Agnes of Prague

Agnes of Bohemia has been called Agnes of Prague.  She was born January 20, 1211,  She was the princess daughter of King Ottokar I of Bohemia, and her mother was the sister of King Andrew II of Hungary.  Agnes was the first cousin to St. Elizabeth of Hungary.  When Agnes was three years old, she was to be raised by St. Hedwig of Andeches.  Hedwig decided she should be educated by a community of Cistercian nuns. 

When she was eight, she was promised to marry Henry, the son of the Holy Roman Emperor. Henry was only ten years old himself and had just been crowned the King of Germany.  Agnes should have spent her childhood with her future husband.  Instead, Agnes was sent to Duke Leopold.  The duke wanted Henry to marry his daughter Margaret.  After six years, the contract to marry was canceled.  Agnes was a valuable political pawn.  In 1226, Agnes’s father went to war because of the canceled contract.  Her father then planned for Agnes to marry Henry III of England, but this was not allowed by the Emperor who wanted to marry Agnes, himself.  Agnes didn’t play any part in these arrangements.  She decided to spend her time in prayer and spiritual works. 

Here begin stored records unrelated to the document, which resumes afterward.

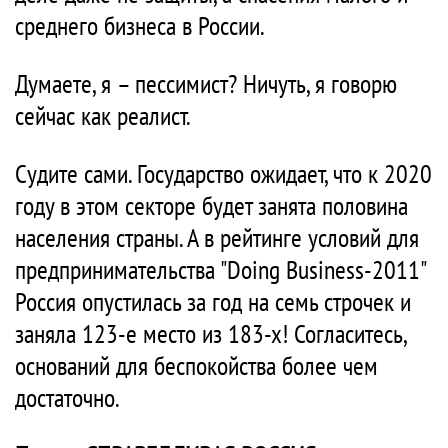
среднего бизнеса в России.
Думаете, я – пессимист? Ничуть, я говорю
сейчас как реалист.
Судите сами. Государство ожидает, что к 2020
году в этом секторе будет занята половина
населения страны. А в рейтинге условий для
предпринимательства "Doing Business-2011"
Россия опустилась за год на семь строчек и
заняла 123-е место из 183-х! Согласитесь,
оснований для беспокойства более чем
достаточно.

On land donated by her brother, she founded the Hospital of St Francis, two Franciscan friaries.  Agnes learned of Clare of Assisi and the Order of Poor Clares.  She began to write to Clare and wrote to her for more than twenty years. 
Agnes built a monastery and friary complex attached to the hospital. It housed the Franciscan friars and the Poor Clare nuns who worked at the hospital. This was the first Poor Clare community north of the Alps.  Agnes became a member of the Franciscan Poor Clares in 1234  As a nun, she cooked for and mended the clothes of lepers and the poor.  She even became the abbess of the Prague Clares in 1235. That same year she gave her hospital property to the Teutonic Knights in Bohemia.

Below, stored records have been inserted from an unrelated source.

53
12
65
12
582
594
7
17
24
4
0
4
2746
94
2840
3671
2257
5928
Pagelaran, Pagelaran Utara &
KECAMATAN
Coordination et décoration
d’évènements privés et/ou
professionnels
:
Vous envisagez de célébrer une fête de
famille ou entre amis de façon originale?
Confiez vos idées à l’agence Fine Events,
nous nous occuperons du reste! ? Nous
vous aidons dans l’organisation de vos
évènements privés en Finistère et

A lay group working at the hospital was organized by Agnes in 1238 as a new military order, dedicated primarily to nursing, known as the Knights of the Cross with the Red Star, following the Rule of St. Augustine. That next year, Agnes handed over all authority over the hospital she had founded to these monastic knights. They were recognized as an order by Pope Gregory IX in 1236–37.  Agnes lived out her life in the cloister, leading the monastery as abbess, until her death on 2 March 2, 1282.